The South Korean Defense Ministry has announced that it plans to provisionally reduce guard posts and equipment along the demilitarized zone separating North and South Koreas, amid a de-escalation of tensions on the Korean Peninsula.
The ministry said in a report to a parliamentary committee on Tuesday that it was planning “a test reduction of some guard post troops and equipment” along the heavily fortified Demilitarized Zone (DMZ), and that it would then consider expanding the reduction, the Yonhap news agency reported.
The move comes as part of an agreement to “transform the demilitarized zone into a peace zone” made at an inter-Korean summit back in April.
Tensions on the Korean Peninsula have significantly eased since January this year, when North Korean leader Kim Jong-un expressed interest in the betterment of relations with South Korea.
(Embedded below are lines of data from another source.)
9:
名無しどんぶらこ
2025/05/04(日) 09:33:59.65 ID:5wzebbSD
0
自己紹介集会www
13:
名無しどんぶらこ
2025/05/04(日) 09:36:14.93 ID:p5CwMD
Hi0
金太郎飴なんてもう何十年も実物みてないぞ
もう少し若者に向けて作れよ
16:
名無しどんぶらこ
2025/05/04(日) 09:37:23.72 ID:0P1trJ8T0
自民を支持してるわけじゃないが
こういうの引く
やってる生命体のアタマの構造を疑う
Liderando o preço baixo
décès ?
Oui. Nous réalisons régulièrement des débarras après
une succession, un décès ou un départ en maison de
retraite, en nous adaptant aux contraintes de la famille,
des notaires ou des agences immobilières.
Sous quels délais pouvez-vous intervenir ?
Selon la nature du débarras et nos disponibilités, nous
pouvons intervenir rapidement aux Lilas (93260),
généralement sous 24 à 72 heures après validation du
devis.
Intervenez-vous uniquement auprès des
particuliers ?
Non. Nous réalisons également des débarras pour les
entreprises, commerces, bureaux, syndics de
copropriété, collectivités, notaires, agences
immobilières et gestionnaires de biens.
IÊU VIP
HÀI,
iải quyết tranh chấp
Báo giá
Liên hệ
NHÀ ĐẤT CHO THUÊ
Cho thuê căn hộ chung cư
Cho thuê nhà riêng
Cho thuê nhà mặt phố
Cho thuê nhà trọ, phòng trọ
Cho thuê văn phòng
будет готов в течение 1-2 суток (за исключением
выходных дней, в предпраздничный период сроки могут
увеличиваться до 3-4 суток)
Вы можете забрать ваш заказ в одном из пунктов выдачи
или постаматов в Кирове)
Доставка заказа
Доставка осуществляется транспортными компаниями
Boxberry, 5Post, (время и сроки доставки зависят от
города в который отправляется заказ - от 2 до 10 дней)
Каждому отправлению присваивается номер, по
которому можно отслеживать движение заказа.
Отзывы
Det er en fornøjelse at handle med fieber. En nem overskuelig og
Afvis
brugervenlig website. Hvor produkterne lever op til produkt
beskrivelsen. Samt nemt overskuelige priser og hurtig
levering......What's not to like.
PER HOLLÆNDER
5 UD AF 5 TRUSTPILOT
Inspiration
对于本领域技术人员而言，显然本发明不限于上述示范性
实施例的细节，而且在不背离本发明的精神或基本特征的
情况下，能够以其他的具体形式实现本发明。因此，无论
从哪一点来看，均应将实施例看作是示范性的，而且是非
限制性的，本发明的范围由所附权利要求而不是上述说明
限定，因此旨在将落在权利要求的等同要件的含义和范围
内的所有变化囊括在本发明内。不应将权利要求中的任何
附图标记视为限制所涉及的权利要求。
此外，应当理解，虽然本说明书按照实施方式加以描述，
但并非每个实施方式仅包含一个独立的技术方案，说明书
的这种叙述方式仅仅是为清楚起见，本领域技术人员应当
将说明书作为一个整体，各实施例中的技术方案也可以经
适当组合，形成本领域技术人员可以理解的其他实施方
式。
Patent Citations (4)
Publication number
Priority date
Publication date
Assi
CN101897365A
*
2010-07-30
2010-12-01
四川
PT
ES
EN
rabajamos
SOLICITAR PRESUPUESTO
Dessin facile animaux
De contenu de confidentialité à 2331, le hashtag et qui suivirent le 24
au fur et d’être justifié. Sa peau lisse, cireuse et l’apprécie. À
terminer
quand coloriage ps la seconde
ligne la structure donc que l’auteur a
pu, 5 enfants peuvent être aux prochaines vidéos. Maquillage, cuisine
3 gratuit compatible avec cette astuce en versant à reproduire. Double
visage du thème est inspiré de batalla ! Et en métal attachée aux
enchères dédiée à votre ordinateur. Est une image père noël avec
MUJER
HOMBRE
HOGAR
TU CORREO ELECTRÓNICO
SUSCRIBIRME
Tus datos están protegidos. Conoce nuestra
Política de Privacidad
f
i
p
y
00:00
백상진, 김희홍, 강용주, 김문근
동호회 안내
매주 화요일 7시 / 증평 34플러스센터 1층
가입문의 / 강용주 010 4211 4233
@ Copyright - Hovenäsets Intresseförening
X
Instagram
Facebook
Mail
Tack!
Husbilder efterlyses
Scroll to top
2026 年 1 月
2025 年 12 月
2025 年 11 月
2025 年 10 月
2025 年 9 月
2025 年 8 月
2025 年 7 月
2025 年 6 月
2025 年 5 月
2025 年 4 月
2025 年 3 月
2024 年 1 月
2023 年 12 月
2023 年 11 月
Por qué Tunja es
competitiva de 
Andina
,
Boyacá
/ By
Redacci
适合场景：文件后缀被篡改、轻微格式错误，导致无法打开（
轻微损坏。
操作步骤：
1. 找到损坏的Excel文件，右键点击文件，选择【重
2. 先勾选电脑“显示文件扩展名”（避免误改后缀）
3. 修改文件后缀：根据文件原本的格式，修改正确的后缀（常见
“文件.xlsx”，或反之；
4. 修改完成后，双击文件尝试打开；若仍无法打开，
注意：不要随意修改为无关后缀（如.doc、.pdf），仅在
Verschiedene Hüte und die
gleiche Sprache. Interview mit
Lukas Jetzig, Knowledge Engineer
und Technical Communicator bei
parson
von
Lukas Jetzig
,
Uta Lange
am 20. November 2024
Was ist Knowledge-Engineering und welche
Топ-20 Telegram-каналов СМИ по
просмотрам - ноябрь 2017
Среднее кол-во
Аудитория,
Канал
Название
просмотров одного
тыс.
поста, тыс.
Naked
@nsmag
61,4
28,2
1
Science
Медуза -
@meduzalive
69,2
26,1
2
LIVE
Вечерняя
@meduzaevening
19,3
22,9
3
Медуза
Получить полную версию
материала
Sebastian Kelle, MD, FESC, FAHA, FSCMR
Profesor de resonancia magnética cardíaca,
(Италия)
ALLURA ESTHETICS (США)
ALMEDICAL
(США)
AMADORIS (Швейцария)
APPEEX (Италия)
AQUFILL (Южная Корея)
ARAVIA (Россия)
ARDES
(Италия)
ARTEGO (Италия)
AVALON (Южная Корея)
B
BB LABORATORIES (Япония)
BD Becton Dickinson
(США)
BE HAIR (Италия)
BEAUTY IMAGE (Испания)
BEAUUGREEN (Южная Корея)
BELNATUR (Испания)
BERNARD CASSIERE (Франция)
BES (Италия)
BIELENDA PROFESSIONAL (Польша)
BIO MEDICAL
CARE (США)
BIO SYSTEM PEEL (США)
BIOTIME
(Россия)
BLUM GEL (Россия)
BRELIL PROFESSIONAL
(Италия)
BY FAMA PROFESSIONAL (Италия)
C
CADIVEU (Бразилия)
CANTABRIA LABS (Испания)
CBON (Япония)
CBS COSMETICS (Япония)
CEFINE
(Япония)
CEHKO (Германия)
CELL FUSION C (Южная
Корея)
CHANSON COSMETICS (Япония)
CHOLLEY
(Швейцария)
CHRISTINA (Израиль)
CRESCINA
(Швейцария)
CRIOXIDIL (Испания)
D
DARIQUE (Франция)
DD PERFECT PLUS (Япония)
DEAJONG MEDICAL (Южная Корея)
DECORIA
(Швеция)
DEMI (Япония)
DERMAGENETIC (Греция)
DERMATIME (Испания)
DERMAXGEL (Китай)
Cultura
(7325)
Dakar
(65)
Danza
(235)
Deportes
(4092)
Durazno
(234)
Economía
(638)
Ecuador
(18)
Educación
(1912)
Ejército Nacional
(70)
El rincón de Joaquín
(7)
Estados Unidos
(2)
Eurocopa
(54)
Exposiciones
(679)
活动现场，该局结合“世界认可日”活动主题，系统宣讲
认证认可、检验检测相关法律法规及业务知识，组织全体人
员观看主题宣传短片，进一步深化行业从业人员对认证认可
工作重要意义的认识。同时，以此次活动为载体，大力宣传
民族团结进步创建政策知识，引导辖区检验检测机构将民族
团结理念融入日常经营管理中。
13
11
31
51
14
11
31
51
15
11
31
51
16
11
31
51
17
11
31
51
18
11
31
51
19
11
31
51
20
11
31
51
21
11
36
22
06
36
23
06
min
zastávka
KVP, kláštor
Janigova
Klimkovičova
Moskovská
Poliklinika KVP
Vigorous diplomacy soon followed, and Kim and South Korean President Moon Jae-in then met in a historic summit — in April.
‘Destroying missile site & building confidence’
Meanwhile, reports said on Monday that North Korea had begun dismantling key facilities at a site used to develop engines for ballistic missiles, which is seen as another step toward the lowering of tensions.
The Washington-based 38 North think tank said that satellite images taken on July 20 showed work at the Sohae Satellite Launching Station to dismantle a building used to assemble space-launch vehicles and at a nearby rocket engine test stand used to develop liquid-fuel engines for ballistic missiles and space-launch vehicles.
“Since these facilities are believed to have played an important role in the development of technologies for the North’s intercontinental ballistic missile program, these efforts represent a significant confidence-building measure on the part of North Korea,” the think tank said in a report.
After a summit of his own with Kim, US President Donald Trump said the North Korean leader had promised that a major missile engine testing site would be destroyed very soon. Trump did not name the site, but a US official subsequently said that it would be Sohae.
A South Korean official said on Tuesday that South Korea’s presidential Blue House had been briefed about the work at Sohae based on government intelligence, without elaborating.
Commenting on the site’s dismantlement, Nam Gwan-pyo, the deputy director of the South’s national security office, said, “It’s better than doing nothing.”
“And it seems like they are going step by step toward denuclearization,” Nam said.
South Korea’s Foreign Minister Kang Kyung-wha said on Friday that North Korea had shown a “clear commitment” to completing the denuclearization of the Korean Peninsula, which Trump and Kim agreed to work towards back in June.